Work instruction:
The lines from the start of the records through the one containing "Untuk anda yang sekitaran jakarta dan" are to be transcribed exactly, and nothing else.
-- Material for this task follows --
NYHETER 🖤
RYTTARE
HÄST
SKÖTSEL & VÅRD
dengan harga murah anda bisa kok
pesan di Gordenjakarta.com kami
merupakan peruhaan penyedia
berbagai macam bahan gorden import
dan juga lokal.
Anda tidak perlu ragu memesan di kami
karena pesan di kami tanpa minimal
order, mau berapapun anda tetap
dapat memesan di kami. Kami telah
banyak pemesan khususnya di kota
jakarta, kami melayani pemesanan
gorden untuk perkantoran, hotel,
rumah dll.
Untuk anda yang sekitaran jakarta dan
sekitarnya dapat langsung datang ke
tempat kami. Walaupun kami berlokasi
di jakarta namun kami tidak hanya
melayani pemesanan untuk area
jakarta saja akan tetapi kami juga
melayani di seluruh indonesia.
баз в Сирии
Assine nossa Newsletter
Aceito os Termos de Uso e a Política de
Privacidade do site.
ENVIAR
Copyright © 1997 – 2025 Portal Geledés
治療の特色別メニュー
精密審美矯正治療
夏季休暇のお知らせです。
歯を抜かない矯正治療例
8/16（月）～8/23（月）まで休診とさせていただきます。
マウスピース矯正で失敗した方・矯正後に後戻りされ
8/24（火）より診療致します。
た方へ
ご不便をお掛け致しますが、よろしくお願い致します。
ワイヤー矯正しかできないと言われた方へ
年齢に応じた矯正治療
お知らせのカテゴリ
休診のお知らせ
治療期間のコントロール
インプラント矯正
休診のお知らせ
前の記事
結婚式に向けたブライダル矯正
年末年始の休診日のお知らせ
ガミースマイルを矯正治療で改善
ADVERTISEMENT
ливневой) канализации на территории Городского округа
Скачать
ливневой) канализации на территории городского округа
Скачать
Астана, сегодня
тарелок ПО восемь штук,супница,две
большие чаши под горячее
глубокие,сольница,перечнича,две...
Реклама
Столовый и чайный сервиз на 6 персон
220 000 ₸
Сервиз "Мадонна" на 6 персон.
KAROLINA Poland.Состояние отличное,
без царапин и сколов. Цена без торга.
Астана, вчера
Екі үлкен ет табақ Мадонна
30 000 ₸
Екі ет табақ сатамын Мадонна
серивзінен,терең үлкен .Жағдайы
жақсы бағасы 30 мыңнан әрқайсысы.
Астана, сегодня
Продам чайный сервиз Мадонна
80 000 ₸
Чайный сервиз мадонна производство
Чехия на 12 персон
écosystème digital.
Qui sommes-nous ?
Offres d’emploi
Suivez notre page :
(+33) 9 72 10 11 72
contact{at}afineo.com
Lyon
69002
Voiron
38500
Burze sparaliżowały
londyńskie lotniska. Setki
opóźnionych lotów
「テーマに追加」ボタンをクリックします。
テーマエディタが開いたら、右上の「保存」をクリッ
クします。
-- Material for this task concluded --
Reply to the task:
NYHETER 🖤
RYTTARE
HÄST
SKÖTSEL & VÅRD
dengan harga murah anda bisa kok
pesan di Gordenjakarta.com kami
merupakan peruhaan penyedia
berbagai macam bahan gorden import
dan juga lokal.
Anda tidak perlu ragu memesan di kami
karena pesan di kami tanpa minimal
order, mau berapapun anda tetap
dapat memesan di kami. Kami telah
banyak pemesan khususnya di kota
jakarta, kami melayani pemesanan
gorden untuk perkantoran, hotel,
rumah dll.
Untuk anda yang sekitaran jakarta dan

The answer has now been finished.